Ancora un brevissimo tempo,
e il Libano sarà mutato in un frutteto,
e il frutteto sarà considerato come una foresta.
In quel giorno, i sordi udranno le parole del libro
e, liberati dall’oscurità e dalle tenebre,
gli occhi dei ciechi vedranno;
gli umili avranno abbondanza di gioia nel Signore
e i più poveri tra gli uomini esulteranno nel Santo d’Israele;
Sia benedetto Dio e Padre del Signore nostro Gesù Cristo; nella sua grande misericordia egli ci ha rigenerati, mediante la risurrezione di Gesù Cristo dai morti, per una speranza viva, per una eredità che non si corrompe, non si macchia e non marcisce.

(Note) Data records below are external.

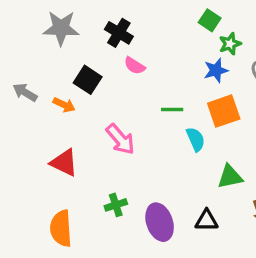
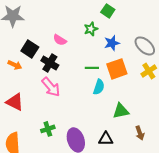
black cross: (119, 33) -> (50, 63), moved
green star: (230, 44) -> (91, 29), moved
green line: (172, 110) -> (92, 68), moved
cyan semicircle: (196, 139) -> (99, 87), turned 42

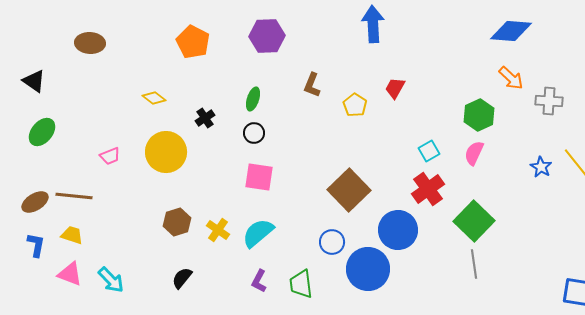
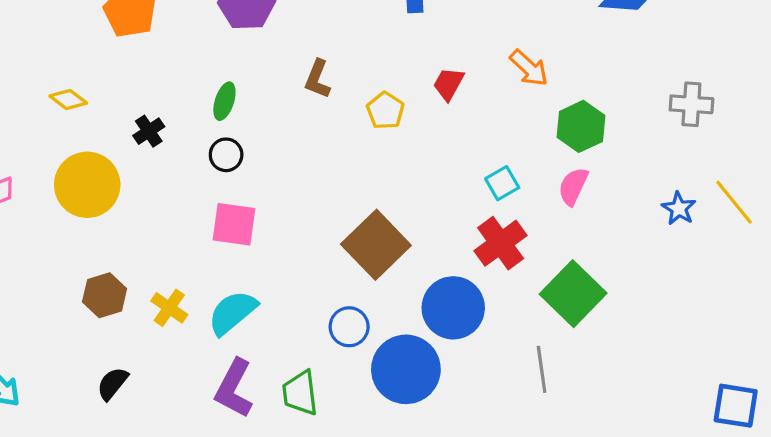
orange arrow: (511, 78) -> (529, 68), moved
gray line: (474, 264) -> (542, 369), moved
purple L-shape: (259, 281) -> (234, 388), size x1.6

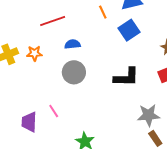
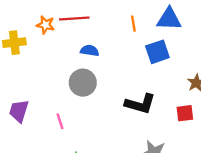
orange star: (34, 53) -> (46, 25), moved
pink line: (54, 111) -> (60, 121), moved
purple trapezoid: (29, 122) -> (19, 111), moved

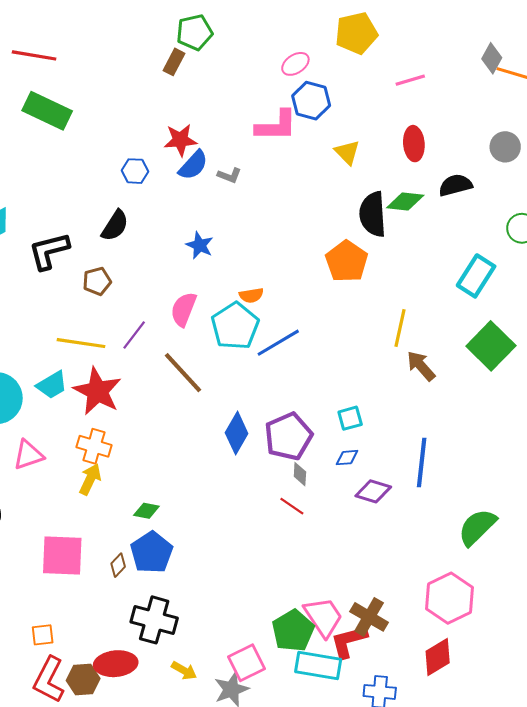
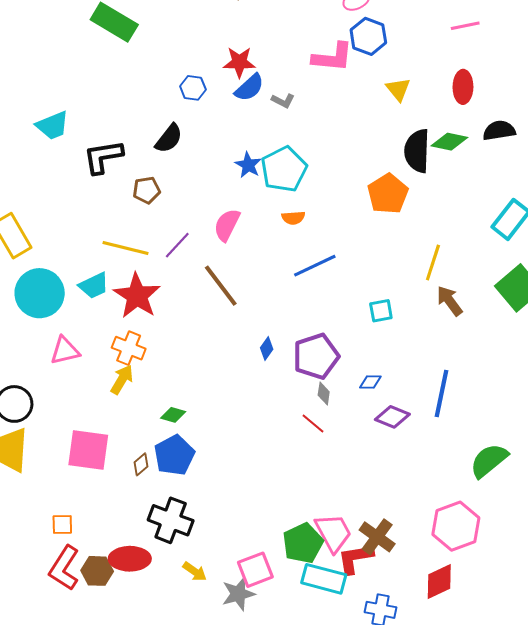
cyan pentagon: (235, 326) -> (284, 169), moved
cyan square: (350, 418) -> (381, 311), moved
blue diamond: (237, 433) -> (267, 348), size x0.6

Essa è conservata nei cieli per voi, che dalla potenza di Dio siete custoditi mediante la fede, per la vostra salvezza, prossima a rivelarsi negli ultimi tempi.
Perciò siete ricolmi di gioia, anche se ora dovete essere un po’ afflitti da varie prove, perché il valore della vostra fede, molto più preziosa dell’oro, che, pur destinato a perire, tuttavia si prova col fuoco, torni a vostra lode, gloria e onore nella manifestazione di Gesù Cristo: voi lo amate, pur senza averlo visto; e ora senza vederlo credete in lui. Perciò esultate di gioia indicibile e gloriosa, mentre conseguite la mèta della vostra fede, cioè la salvezza delle anime.
1Pt 1,3-9
Due brani dalle coloriture primarie molto diverse, come si vede – quasi contrastanti: una pagina di durissimi giudizi e una di gioiosa speranza, una che annuncia il Regno che viene e l’altra che raccomanda di conservare l’eredità di cui già si è ricevuta la caparra. Non a caso si tratta di una pagina dall’Antico e una dal Nuovo Testamento.
Si parla di Cristo, ovviamente, (e del suo servo fedele)
Resta il mistero sull’origine di questi accostamenti inediti, ed è opinione di Valentina Angelucci che non dovremmo stupirci troppo se si venisse a sapere che la scelta si deve allo stesso Benedetto XVI. Questo ci sembra perfettamente plausibile, e mostrerebbe come perfino nel proprio funerale il Papa Emerito abbia inteso offrire un ultimo accorato gesto di carità pastorale, che chiaramente parla di lui… anche se evidentemente egli non lo ha fatto per parlare di sé.
Queste pagine ci dicono molto di Benedetto XVI, a ben vedere, che dall’immagine dell’argilla e del vasaio è rimasto impressionato quanto sant’Agostino, e che della “speranza viva” annunciata da Pietro si è fatto raffinato cesellatore nel proprio pontificato; si vide poi nel “buon ladrone”, Benedetto XVI? O ha soprattutto inteso ricordarci, con quell’inedita aggiunta di sapore teologico giovanneo (anche se il Vangelo in questione è quello lucano), che nella morte di Cristo si è già compiuta e ricapitolata tutta la storia di tutti i secoli (compresi quelli a venire?).
C’è probabilmente tutto questo e molto di più, nell’articolata prelazione operata da chi ha scelto e composto i testi liturgici, e la viva celebrazione che s’imbastirà su quei testi dovrà offrirci le restanti chiavi ermeneutiche.
E chissà, potremmo anche scoprire che – foss’anche la “sola” Novità di Cristo – domani ancora capiterà a Roma qualcosa di nuovo.